→ **REQUIRED ACTION**: Among the records below, which lines contain the string "Print"? Report them.

→ **Stored data entries**:
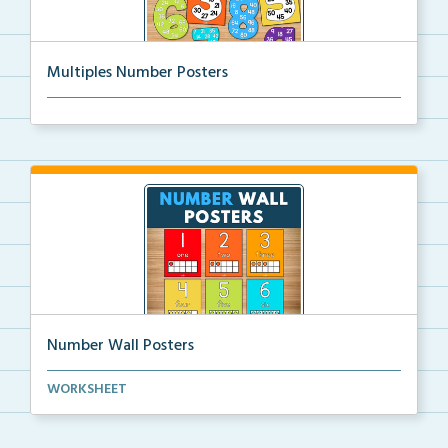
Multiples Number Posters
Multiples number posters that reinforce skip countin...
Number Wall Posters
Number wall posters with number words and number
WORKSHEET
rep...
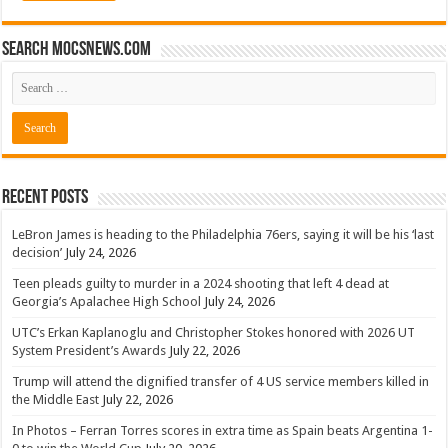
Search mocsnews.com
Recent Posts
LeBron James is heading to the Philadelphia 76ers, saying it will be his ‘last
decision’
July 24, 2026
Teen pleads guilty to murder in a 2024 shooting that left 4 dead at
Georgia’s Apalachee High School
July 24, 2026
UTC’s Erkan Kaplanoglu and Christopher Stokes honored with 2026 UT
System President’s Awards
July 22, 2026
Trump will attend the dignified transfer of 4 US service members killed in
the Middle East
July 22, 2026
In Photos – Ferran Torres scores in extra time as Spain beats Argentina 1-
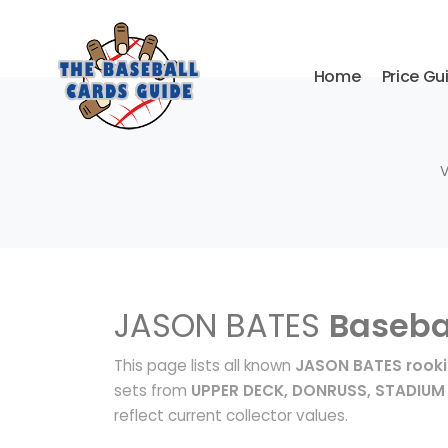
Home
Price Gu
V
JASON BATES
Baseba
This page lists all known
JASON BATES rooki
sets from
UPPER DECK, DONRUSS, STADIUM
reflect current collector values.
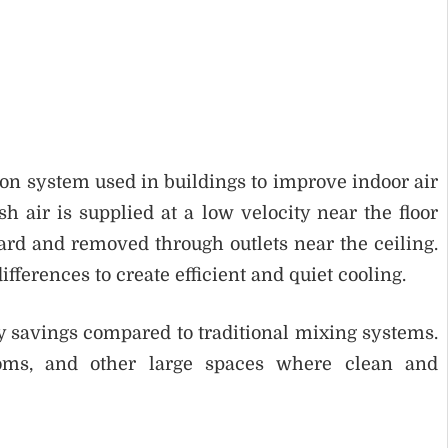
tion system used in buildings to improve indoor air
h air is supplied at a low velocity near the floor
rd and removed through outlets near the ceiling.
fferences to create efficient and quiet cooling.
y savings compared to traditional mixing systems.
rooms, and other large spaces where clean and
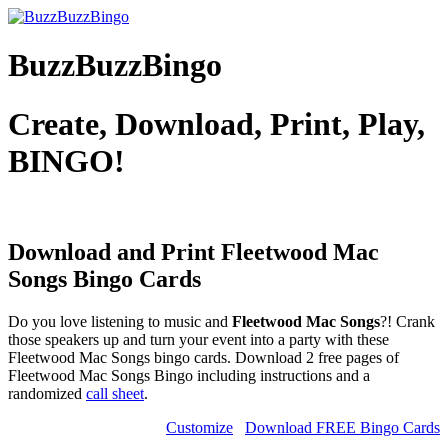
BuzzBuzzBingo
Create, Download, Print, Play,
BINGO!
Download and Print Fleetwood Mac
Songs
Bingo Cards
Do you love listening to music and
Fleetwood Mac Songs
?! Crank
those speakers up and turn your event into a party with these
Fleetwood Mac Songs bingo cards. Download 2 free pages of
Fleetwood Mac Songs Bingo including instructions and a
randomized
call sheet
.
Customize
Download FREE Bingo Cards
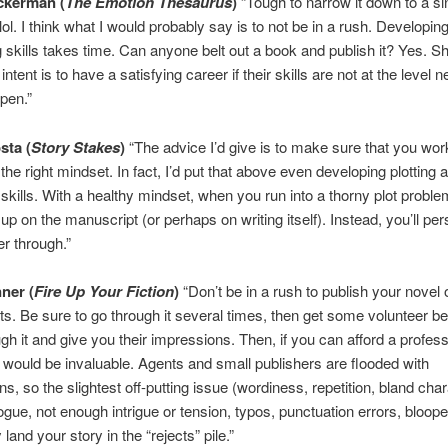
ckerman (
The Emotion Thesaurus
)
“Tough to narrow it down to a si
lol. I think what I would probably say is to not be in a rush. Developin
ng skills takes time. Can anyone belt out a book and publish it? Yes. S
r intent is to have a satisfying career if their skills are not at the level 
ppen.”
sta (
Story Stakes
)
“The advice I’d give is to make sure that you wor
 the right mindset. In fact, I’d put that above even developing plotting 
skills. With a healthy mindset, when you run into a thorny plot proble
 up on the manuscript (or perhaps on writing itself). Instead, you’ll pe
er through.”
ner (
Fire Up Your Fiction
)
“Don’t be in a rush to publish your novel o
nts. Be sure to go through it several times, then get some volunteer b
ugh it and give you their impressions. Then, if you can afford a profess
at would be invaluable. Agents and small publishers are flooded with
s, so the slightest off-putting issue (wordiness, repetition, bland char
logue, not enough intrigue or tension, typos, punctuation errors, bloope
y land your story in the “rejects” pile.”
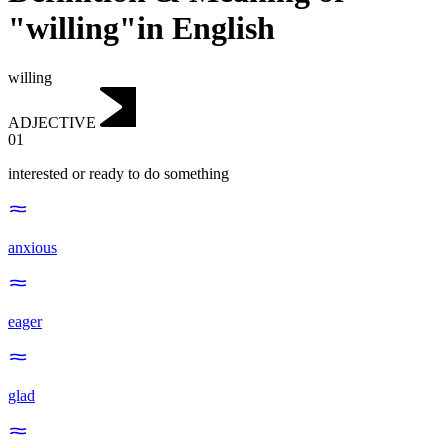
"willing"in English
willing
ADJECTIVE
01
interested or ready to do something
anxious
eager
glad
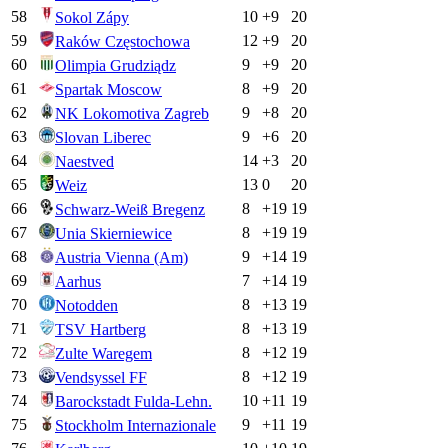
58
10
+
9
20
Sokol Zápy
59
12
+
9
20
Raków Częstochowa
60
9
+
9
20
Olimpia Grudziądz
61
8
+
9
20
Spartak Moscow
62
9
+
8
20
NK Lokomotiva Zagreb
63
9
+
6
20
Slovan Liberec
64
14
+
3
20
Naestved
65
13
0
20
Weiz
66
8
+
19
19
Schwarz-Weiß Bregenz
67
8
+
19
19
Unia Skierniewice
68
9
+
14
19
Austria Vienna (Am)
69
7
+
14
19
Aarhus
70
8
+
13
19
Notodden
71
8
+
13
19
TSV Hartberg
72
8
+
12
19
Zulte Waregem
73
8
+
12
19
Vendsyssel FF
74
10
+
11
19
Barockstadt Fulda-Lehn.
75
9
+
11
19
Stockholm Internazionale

→ **OUTPUT FOR THIS TASK**:
Create, Download, Print, Play,
Download and Print Fleetwood Mac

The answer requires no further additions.